Housing is another area where the plan could go bigger. According to a 2017 analysis, more than 100,000 renters in Atlanta pay too much for housing – including more than half of the renters of color in the city. Given the housing crunch, the plan’s goal of relieving cost burdens for 2,475 households over three years seems inadequate. Meanwhile, the plan’s target of providing 450 affordable homeownership opportunities is less than half that set by Boston, a city of similar size, in its recent housing plan. Although City Hall’s recent announcement of a $50 million affordable housing bond issuance is a step in the right direction, this represents only half of an initially planned $100 million commitment, and only 5% of the City’s previously stated goal of raising $1 billion in public and private funds for affordable housing. What Atlanta really needs is a housing trust fund supplemented by annual commitments; the bond-based approach, by contrast, is just a one-off. More promising is the administration’s recently announced plan to rezone large swaths of the city to legalize duplexes, which would significantly increase citywide housing capacity.

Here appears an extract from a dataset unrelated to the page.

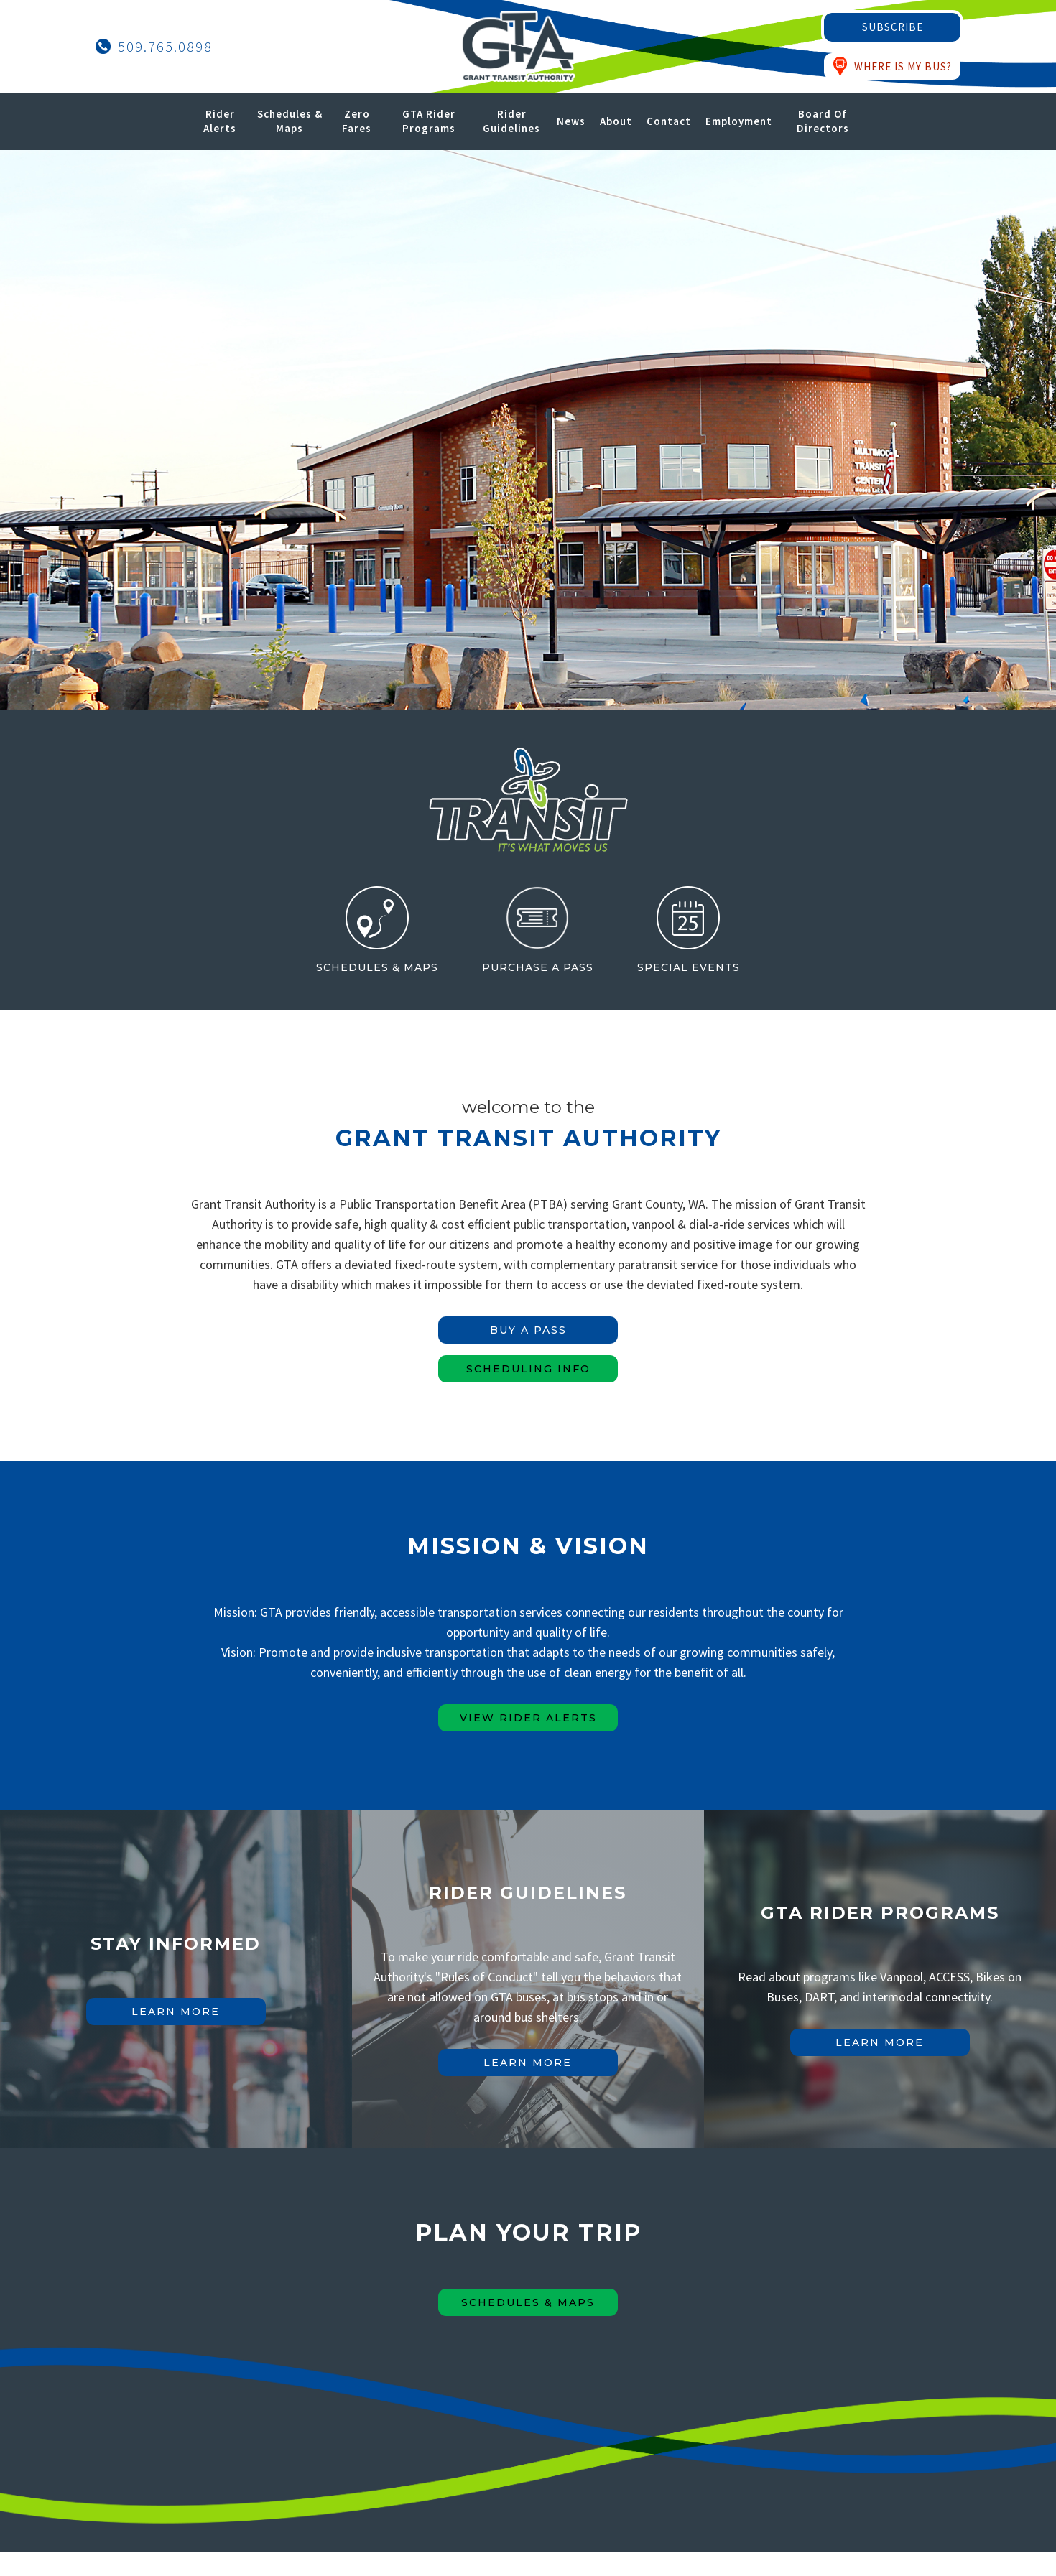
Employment (738, 121)
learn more (175, 2011)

Strategic regional partnerships could also supercharge the impact of local investments. The Atlanta metropolitan area is home to a dynamic array of higher education institutions, which could be better leveraged to uplift access to opportunity. Rowen, a new innovation district located in Gwinnett County, is just one example of this sort of regional collaboration at work, bringing county government together with leading universities to promote the growth of the innovation economy. By 2035, Rowen is estimated to generate some 18,500 jobs, many of which – with the right educational and mobility investments – could be made available to out-of-work Atlantans. Other emerging tech hubs, like Washington, D.C., are taking precisely this approach to better network higher ed, industry and government in the service of an expanded talent pipeline.

Atlanta is well-positioned to lead the way in equitable economic development. The city has been home to countless trailblazers in business and politics. Atlantans have also raised the bar on inclusive urban planning in recent years, through projects like the Beltline, the Atlanta Land Trust, and the Westside Future Fund. Following a year of unparalleled turbulence – and with a new administration entering the White House – we believe there is more that the city’s recovery plan can do to deliver on that promise.

Mason Ailstock and Stan Wall are partners with HR&A Advisors, a consulting firm working in real estate and economic development. Ailstock is project manager for Gwinnett County’s Rowen effort.